[[ DATA TO EXAMINE open ]]

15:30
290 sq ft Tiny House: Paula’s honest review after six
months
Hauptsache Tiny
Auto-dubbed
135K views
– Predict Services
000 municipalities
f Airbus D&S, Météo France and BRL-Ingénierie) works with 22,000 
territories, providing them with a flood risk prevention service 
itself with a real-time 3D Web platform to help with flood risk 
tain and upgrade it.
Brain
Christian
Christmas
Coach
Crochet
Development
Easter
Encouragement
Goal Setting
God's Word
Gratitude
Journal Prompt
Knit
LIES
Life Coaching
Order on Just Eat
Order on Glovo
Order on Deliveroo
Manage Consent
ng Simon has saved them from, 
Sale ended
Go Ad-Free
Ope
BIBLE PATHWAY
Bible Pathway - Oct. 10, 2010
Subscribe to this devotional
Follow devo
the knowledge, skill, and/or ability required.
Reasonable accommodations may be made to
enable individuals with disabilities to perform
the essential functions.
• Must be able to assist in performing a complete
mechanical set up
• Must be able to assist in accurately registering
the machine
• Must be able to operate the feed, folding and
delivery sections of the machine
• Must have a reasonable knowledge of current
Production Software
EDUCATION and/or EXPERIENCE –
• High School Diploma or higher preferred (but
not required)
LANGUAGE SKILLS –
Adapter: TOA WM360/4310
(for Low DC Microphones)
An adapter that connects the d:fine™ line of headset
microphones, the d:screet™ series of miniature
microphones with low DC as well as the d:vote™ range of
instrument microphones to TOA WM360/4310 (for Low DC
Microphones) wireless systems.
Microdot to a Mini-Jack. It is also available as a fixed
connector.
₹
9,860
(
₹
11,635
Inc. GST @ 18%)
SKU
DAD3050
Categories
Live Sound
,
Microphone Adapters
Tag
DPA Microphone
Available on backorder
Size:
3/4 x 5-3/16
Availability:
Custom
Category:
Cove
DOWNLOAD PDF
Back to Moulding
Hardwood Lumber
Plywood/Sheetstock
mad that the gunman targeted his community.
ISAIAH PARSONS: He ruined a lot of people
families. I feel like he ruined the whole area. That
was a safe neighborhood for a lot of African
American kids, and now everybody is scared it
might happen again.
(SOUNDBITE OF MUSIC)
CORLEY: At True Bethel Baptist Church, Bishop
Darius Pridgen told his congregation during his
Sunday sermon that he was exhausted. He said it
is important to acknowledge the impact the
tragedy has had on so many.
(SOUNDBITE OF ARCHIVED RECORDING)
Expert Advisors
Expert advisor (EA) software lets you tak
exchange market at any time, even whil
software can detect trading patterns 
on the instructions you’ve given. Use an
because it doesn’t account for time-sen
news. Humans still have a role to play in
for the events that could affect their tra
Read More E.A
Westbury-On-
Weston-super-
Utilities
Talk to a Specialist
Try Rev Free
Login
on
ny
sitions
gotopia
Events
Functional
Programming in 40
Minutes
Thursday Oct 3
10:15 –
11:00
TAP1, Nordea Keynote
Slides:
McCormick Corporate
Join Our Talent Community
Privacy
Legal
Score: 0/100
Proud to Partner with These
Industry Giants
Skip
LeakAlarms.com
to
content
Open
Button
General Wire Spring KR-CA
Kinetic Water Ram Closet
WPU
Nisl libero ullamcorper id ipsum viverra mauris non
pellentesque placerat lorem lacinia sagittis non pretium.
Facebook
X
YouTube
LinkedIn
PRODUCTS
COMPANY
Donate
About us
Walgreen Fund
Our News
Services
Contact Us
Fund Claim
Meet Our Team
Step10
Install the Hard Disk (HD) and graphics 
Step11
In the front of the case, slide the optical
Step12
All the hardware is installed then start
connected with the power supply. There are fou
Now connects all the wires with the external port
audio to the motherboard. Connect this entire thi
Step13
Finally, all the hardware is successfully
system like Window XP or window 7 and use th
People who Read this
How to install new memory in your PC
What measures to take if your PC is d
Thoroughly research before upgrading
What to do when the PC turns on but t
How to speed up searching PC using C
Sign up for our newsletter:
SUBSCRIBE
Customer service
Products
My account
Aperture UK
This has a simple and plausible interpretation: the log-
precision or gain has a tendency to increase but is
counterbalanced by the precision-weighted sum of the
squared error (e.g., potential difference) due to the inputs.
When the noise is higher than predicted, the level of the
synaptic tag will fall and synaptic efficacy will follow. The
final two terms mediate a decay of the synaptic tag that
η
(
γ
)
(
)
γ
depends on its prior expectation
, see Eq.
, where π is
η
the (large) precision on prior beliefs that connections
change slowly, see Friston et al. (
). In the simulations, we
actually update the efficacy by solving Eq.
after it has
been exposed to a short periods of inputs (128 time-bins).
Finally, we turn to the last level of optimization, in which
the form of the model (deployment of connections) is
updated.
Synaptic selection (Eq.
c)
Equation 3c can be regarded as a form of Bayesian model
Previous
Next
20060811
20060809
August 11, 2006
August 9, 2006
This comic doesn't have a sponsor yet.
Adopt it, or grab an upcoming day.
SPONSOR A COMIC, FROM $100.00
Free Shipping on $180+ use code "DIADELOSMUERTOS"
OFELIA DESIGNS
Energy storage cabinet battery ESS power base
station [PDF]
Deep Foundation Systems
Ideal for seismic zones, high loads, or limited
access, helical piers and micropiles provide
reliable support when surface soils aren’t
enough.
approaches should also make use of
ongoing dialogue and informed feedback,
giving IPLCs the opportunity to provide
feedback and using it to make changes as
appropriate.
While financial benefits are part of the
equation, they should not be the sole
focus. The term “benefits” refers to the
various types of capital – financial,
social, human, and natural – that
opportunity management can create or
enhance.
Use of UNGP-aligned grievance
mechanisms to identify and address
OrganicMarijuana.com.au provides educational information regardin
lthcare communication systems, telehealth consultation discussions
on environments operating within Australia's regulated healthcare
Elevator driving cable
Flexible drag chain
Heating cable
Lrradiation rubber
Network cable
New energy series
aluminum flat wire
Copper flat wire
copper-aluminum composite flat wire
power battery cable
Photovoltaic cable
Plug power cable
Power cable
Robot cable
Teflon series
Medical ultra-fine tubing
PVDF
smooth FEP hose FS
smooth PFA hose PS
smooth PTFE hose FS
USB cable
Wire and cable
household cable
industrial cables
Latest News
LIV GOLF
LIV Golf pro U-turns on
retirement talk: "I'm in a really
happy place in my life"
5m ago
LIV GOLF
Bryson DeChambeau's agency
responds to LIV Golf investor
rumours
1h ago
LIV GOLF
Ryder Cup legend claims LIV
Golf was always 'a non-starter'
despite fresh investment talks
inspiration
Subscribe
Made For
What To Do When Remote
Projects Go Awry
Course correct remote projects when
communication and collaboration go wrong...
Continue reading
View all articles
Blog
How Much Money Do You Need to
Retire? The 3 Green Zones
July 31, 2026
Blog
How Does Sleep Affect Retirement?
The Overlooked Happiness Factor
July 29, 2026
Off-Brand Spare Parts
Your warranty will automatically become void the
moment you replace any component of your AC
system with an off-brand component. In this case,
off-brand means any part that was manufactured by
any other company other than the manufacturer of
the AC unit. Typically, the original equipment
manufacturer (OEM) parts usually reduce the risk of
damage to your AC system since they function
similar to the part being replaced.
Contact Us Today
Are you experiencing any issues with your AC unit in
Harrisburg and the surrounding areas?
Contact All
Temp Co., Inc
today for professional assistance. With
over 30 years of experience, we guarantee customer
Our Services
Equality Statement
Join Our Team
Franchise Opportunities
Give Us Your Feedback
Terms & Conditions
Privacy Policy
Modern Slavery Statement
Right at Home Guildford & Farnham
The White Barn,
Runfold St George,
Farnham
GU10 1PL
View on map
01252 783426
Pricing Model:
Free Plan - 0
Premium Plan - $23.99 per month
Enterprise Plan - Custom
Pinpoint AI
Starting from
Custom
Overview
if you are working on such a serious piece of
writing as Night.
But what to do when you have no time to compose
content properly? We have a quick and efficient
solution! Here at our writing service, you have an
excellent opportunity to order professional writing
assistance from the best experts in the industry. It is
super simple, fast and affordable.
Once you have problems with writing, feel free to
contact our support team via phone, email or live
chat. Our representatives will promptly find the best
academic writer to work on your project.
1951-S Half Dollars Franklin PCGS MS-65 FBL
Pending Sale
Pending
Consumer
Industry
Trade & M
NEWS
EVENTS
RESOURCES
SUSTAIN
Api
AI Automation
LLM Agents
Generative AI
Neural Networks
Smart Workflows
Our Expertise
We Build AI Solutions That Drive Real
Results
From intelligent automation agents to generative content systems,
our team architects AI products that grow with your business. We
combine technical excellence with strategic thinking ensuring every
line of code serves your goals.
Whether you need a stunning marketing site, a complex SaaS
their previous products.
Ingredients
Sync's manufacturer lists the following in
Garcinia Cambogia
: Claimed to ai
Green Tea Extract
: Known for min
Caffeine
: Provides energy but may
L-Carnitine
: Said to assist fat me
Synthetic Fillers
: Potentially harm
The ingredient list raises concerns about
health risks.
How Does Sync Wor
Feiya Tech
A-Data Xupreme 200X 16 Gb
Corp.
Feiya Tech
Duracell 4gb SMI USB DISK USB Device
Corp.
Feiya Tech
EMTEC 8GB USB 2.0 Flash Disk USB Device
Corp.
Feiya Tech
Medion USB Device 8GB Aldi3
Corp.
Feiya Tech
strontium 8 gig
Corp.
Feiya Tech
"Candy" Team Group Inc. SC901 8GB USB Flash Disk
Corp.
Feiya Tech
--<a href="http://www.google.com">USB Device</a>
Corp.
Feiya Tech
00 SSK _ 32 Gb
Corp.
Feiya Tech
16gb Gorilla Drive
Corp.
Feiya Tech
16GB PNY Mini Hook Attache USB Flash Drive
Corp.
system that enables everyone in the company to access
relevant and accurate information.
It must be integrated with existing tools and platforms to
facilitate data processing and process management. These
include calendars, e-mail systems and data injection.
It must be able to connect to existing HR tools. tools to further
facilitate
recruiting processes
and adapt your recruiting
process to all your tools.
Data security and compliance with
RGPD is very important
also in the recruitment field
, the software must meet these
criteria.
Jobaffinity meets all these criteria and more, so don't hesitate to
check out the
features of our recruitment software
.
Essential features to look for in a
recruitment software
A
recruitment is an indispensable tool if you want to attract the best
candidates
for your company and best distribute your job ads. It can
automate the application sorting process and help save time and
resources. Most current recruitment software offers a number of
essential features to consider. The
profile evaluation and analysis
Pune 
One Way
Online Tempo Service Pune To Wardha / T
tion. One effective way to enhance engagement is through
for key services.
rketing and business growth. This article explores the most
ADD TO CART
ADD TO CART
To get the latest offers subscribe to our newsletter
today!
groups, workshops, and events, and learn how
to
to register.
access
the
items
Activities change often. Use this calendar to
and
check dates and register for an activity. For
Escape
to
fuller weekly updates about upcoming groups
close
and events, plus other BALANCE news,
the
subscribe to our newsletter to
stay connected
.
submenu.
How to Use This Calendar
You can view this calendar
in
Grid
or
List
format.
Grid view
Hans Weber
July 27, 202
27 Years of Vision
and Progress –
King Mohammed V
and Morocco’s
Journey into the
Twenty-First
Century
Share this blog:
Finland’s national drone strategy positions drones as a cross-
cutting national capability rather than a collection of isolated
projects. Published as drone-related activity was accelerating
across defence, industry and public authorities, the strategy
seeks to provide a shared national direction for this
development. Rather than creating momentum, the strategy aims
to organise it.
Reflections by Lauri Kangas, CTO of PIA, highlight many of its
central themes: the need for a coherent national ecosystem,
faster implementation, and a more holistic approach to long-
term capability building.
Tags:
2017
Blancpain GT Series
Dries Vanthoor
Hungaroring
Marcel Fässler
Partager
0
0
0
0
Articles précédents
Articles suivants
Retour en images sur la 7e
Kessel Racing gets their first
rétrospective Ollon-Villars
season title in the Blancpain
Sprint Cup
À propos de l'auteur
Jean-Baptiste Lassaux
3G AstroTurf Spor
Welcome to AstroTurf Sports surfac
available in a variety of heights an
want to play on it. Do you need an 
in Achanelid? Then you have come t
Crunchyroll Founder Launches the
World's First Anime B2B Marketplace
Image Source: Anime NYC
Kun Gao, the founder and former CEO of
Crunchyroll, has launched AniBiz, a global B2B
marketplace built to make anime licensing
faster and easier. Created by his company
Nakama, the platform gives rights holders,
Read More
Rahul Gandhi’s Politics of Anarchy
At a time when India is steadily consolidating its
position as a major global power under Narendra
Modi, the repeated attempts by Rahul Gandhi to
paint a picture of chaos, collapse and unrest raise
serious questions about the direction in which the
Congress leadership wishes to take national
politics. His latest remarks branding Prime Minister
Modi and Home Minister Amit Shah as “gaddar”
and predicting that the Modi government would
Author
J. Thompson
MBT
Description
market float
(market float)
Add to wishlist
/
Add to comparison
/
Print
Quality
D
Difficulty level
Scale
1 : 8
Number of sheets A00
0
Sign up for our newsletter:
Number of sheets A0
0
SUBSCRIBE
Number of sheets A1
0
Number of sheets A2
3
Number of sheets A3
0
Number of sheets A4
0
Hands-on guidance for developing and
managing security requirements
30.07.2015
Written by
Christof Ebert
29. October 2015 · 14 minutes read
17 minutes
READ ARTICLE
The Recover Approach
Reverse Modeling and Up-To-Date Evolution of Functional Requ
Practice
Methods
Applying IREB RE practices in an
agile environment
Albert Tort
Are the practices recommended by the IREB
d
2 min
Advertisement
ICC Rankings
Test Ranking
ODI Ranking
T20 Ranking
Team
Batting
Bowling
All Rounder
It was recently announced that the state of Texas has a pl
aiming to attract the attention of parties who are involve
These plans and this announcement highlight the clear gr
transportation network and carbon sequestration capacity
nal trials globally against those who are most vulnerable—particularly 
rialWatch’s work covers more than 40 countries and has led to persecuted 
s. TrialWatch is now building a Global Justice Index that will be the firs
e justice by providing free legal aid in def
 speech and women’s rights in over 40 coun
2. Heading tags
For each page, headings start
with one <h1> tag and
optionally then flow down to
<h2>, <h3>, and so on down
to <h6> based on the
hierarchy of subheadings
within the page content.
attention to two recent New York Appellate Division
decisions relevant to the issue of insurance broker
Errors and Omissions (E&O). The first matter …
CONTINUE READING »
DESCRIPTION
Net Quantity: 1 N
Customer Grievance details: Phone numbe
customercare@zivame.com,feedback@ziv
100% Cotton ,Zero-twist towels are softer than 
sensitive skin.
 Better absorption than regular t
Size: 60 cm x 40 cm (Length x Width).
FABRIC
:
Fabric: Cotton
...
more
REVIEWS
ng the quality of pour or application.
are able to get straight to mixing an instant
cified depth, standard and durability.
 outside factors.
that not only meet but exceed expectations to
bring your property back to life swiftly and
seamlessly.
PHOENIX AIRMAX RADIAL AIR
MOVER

[[ DATA TO EXAMINE closed ]]

*WHAT NEEDS TO BE DONE*:
Find every line above where the word "Join" occurs, and copy that line.

*REPLY TO THE TASK*:
Join Our Talent Community
Join Our Team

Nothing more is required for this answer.